**Supplied information**:
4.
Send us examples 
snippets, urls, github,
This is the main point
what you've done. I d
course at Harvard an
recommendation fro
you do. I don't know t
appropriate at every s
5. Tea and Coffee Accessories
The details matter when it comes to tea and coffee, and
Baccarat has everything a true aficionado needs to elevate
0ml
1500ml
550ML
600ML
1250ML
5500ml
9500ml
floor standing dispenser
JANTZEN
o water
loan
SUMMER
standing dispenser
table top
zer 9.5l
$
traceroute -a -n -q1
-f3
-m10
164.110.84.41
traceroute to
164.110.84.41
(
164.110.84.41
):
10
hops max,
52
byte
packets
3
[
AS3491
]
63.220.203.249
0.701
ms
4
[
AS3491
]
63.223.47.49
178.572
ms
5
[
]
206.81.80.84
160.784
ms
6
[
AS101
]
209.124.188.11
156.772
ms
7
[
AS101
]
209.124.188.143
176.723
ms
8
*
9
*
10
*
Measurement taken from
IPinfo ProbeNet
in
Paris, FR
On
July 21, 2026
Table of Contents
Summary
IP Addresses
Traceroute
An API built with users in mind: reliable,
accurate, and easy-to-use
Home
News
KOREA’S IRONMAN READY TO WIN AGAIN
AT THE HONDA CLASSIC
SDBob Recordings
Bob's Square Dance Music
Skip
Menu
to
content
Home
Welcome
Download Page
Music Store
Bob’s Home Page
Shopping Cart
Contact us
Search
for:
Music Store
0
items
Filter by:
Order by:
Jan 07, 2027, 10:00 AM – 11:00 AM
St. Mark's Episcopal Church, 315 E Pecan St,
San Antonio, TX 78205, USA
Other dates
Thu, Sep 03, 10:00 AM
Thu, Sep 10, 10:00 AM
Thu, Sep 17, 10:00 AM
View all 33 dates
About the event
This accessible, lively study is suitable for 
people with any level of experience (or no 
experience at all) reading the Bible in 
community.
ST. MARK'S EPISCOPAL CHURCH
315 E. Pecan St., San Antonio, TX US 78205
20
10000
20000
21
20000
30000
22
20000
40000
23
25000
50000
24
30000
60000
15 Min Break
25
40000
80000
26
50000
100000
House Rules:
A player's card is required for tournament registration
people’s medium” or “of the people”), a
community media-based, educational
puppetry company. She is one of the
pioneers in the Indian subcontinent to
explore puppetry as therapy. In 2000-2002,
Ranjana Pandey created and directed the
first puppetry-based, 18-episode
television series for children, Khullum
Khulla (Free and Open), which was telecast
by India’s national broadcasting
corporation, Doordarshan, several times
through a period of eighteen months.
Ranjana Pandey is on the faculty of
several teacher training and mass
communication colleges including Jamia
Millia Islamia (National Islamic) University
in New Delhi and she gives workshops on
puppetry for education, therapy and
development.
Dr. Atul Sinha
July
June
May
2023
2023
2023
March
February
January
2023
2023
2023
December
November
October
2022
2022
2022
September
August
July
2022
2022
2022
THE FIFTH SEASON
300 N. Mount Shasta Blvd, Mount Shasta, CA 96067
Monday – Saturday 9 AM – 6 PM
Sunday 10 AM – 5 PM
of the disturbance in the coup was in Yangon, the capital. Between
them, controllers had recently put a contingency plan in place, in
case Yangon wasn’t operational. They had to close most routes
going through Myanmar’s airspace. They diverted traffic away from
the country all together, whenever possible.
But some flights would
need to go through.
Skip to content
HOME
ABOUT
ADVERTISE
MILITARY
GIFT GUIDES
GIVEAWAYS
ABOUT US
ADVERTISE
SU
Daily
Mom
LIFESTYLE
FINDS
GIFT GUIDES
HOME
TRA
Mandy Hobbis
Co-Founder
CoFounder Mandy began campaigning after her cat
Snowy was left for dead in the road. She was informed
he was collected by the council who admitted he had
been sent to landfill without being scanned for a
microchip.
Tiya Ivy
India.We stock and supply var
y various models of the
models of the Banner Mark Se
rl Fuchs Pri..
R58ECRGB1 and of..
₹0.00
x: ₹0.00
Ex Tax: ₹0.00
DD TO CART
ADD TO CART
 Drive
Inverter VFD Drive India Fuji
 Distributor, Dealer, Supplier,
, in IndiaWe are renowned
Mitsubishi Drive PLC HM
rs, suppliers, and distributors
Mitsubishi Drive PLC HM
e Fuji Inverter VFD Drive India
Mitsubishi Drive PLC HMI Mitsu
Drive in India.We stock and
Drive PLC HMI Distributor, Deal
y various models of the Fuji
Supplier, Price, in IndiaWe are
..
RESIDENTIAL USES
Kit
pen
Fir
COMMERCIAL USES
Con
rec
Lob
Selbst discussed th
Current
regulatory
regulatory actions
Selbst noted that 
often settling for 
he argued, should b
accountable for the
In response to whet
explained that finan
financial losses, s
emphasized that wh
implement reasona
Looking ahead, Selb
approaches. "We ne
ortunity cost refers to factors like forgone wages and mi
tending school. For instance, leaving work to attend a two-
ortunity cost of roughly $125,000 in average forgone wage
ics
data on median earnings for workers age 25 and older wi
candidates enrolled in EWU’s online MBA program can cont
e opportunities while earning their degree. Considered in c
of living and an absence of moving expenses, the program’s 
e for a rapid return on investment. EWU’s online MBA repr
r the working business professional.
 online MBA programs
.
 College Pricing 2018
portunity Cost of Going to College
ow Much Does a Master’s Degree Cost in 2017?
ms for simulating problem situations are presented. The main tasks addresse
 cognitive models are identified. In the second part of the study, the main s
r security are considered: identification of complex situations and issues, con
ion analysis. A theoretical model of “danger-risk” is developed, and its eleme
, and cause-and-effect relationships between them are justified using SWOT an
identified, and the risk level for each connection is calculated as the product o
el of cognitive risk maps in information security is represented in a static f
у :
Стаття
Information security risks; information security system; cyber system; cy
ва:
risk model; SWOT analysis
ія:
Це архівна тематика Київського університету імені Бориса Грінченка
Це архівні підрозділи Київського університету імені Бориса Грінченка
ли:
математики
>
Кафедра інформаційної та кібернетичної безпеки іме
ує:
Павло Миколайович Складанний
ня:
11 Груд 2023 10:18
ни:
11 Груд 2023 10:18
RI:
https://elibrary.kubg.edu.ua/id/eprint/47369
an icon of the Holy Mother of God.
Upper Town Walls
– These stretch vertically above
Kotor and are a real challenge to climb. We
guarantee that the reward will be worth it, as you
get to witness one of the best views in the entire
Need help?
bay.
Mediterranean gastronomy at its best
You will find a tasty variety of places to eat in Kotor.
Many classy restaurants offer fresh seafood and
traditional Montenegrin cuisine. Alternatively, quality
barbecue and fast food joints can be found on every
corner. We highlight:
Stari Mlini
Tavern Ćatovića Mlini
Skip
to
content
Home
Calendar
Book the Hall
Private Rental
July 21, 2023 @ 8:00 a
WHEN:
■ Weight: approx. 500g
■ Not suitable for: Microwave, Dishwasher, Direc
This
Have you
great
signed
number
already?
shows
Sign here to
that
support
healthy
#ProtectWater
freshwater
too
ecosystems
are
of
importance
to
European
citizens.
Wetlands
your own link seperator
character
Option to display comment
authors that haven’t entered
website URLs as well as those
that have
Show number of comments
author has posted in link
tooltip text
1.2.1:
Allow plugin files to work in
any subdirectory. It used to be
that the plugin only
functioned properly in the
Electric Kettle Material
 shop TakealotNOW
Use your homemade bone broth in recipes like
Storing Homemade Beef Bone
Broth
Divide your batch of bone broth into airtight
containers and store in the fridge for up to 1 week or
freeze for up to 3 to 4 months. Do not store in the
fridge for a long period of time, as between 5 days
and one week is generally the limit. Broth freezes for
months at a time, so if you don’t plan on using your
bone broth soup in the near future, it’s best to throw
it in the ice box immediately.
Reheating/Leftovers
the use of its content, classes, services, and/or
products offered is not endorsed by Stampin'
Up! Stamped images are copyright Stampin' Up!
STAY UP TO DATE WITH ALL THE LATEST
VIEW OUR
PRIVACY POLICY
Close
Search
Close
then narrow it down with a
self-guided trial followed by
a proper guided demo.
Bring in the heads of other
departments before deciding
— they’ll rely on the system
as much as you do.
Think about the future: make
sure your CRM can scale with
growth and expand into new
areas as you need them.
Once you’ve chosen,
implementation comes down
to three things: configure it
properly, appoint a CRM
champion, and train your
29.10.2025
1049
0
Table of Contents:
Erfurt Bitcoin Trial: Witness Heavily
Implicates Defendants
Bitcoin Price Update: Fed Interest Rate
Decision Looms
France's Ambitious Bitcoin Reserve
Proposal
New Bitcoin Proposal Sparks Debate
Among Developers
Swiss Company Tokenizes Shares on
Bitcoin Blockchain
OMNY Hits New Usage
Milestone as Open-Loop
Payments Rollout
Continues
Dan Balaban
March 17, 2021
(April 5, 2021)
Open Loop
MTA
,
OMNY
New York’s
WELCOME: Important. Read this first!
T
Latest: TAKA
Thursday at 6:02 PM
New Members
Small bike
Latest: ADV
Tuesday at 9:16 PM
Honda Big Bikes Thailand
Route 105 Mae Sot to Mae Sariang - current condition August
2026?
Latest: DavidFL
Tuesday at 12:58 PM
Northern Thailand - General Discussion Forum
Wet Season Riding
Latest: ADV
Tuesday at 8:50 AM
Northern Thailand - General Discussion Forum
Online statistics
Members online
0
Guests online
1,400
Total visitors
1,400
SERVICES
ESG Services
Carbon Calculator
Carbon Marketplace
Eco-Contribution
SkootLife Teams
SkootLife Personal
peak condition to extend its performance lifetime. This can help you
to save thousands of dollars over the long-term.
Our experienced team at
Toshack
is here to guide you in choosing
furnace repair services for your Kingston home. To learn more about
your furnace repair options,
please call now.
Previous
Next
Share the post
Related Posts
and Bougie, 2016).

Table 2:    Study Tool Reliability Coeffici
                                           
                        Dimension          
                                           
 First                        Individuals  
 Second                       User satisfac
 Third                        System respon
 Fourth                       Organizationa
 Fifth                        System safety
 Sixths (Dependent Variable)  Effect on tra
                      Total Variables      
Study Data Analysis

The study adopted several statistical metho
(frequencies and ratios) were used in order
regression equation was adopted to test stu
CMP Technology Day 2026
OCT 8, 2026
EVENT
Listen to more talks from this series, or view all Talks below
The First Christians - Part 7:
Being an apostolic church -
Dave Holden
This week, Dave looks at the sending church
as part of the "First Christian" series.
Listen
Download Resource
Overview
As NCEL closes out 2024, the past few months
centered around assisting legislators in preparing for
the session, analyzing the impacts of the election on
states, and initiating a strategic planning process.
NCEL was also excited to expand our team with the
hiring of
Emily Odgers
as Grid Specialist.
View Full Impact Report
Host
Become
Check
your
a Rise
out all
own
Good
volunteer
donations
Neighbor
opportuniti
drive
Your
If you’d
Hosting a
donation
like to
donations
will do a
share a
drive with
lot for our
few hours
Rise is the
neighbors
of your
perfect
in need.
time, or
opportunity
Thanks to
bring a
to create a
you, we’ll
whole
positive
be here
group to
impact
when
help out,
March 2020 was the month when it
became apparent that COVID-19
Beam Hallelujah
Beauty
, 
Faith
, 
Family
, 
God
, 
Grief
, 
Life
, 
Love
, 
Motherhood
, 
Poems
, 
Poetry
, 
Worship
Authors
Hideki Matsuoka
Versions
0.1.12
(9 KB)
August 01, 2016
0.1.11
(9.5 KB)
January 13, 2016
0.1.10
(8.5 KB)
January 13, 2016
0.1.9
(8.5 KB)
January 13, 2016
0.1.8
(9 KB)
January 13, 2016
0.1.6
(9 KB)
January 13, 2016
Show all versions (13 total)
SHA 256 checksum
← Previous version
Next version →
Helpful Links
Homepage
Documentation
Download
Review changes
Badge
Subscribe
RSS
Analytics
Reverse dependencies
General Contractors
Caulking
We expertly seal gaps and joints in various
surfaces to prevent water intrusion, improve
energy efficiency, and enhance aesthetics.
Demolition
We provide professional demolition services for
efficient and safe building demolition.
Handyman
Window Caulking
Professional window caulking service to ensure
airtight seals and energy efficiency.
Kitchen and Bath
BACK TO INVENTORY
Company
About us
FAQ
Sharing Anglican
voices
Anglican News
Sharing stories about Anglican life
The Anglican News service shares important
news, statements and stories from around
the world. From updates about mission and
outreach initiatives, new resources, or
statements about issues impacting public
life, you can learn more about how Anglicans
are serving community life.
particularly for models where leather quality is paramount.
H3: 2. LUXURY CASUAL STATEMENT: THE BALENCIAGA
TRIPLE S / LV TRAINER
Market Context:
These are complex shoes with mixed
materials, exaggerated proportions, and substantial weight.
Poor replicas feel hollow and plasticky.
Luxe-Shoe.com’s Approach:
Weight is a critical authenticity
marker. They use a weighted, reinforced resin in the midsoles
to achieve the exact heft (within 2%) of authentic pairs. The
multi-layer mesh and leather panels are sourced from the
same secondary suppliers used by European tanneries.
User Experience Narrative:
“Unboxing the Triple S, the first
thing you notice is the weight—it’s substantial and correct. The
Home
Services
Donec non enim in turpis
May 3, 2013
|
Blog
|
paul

**What to produce**:
Whenever a line of the data above holds the word "Bitcoin", it counts once; report the total number of such lines and nothing more.

**Task result**:
5